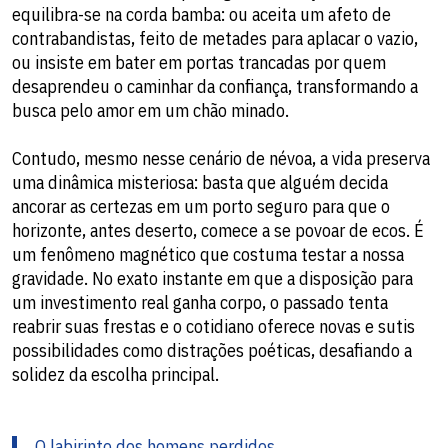
equilibra-se na corda bamba: ou aceita um afeto de
contrabandistas, feito de metades para aplacar o vazio,
ou insiste em bater em portas trancadas por quem
desaprendeu o caminhar da confiança, transformando a
busca pelo amor em um chão minado.
​Contudo, mesmo nesse cenário de névoa, a vida preserva
uma dinâmica misteriosa: basta que alguém decida
ancorar as certezas em um porto seguro para que o
horizonte, antes deserto, comece a se povoar de ecos. É
um fenômeno magnético que costuma testar a nossa
gravidade. No exato instante em que a disposição para
um investimento real ganha corpo, o passado tenta
reabrir suas frestas e o cotidiano oferece novas e sutis
possibilidades como distrações poéticas, desafiando a
solidez da escolha principal.
O labirinto dos homens perdidos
------------------------------------------------
- _Task details_:
The entries above hold a line with "busca pelo amor em um chão minado." and a later line with "horizonte, antes deserto, comece". Write out exactly those lines and all lines between, nothing more.

- _Written reply_:
busca pelo amor em um chão minado.
​Contudo, mesmo nesse cenário de névoa, a vida preserva
uma dinâmica misteriosa: basta que alguém decida
ancorar as certezas em um porto seguro para que o
horizonte, antes deserto, comece a se povoar de ecos. É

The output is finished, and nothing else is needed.